Renormalization and tensor product states in spin chains and lattices
J. I. Cirac, F. Verstraete
TL;DR
This paper surveys tensor-product-based descriptions of many-body quantum states, arguing that a small-set of structured ansatzes (MPS, TTN, MERA, PEPS) efficiently capture the physics of systems with local interactions due to area-law entanglement. It connects these states to renormalization group ideas, showing how DMRG corresponds to MPS, how TTN and MERA implement hierarchical RG with varying entanglement properties, and how PEPS extends these concepts to higher dimensions.
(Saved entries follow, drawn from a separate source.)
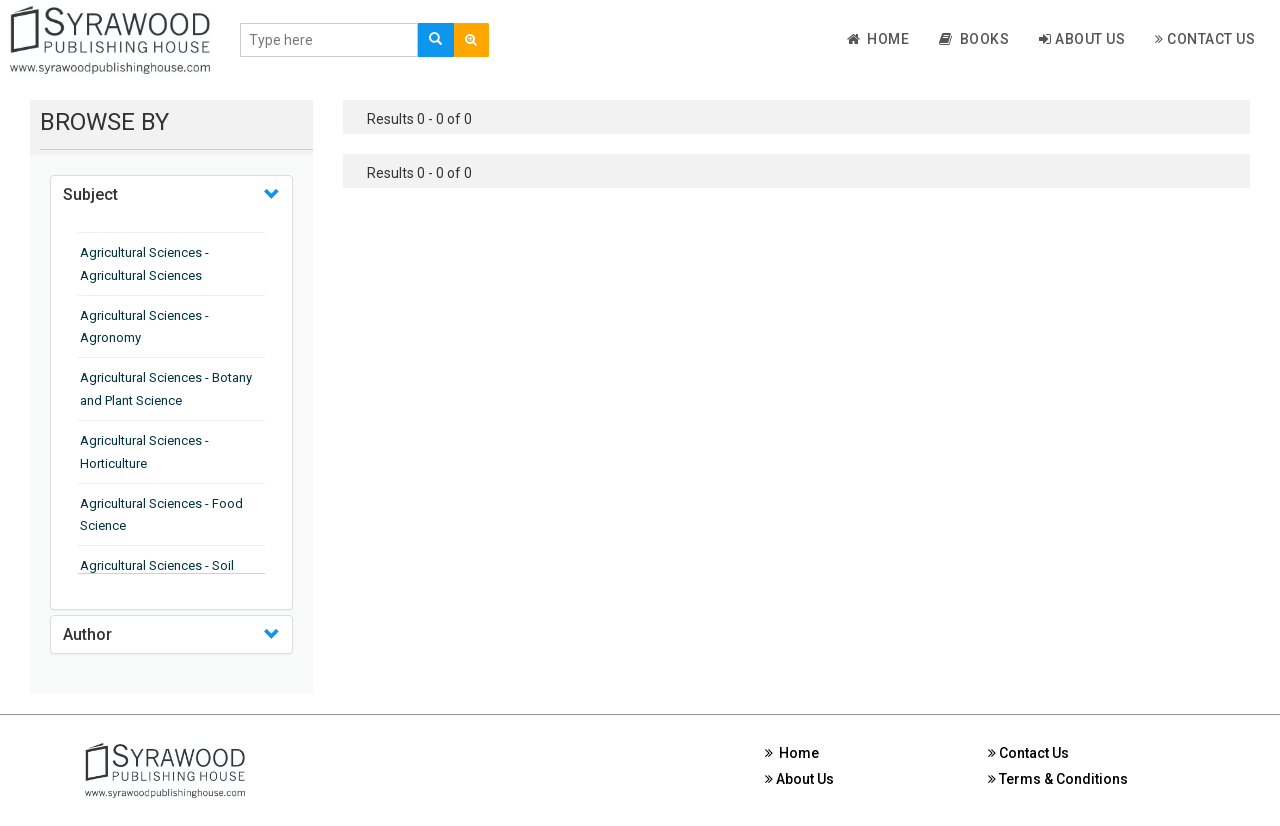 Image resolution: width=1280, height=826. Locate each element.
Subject (90, 194)
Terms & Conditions (1058, 779)
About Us (1082, 39)
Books (974, 39)
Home (878, 39)
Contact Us (1205, 39)
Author (87, 634) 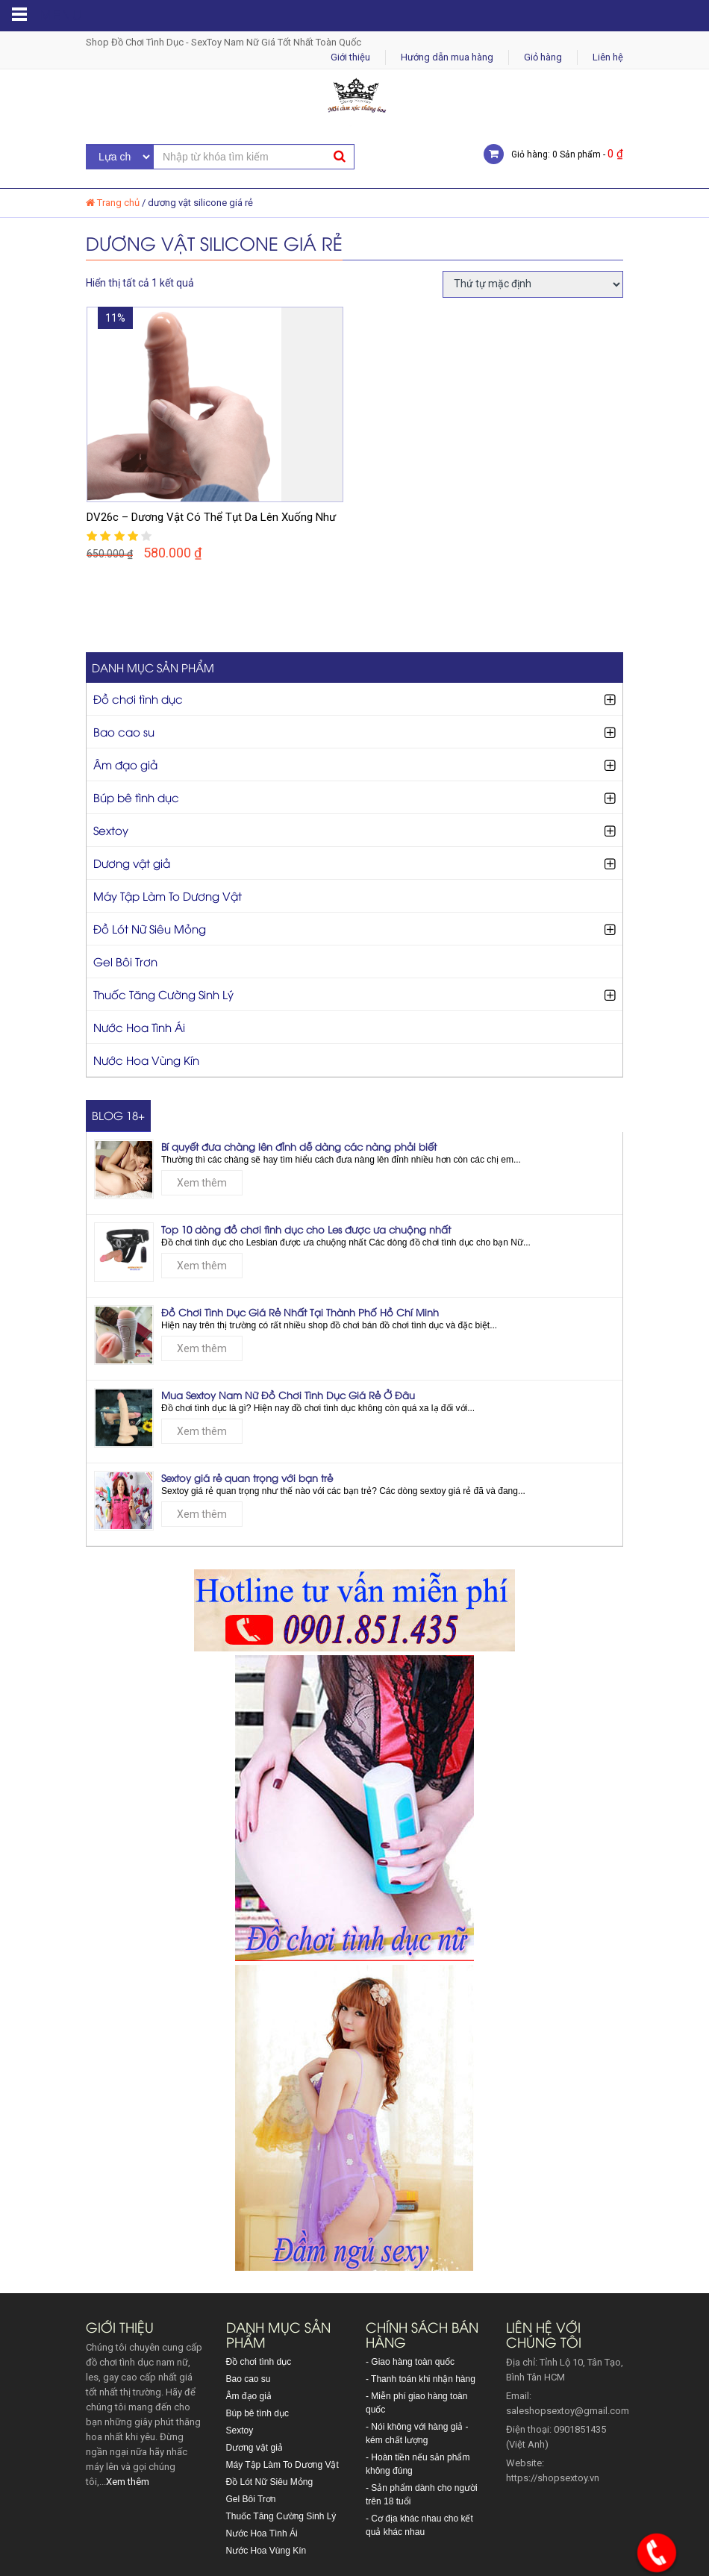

The work discusses practical methods for computing expectation values, ground states, and dynamics within these frameworks, and elaborates on the computational challenges and approximate contraction schemes, especially for PEPS in 2D. It concludes with perspectives on open questions, such as convergence guarantees for PEPS, time evolution limitations, and the development of more efficient higher-dimensional algorithms, possibly aided by Monte Carlo hybrids. Overall, the paper highlights the central role of TPS in understanding and simulating the corner of Hilbert space relevant to realistic quantum many-body systems.
Abstract
We review different descriptions of many--body quantum systems in terms of tensor product states. We introduce several families of such states in terms of known renormalization procedures, and show that they naturally arise in that context. We concentrate on Matrix Product States, Tree Tensor States, Multiscale Entanglement Renormalization Ansatz, and Projected Entangled Pair States. We highlight some of their properties, and show how they can be used to describe a variety of systems.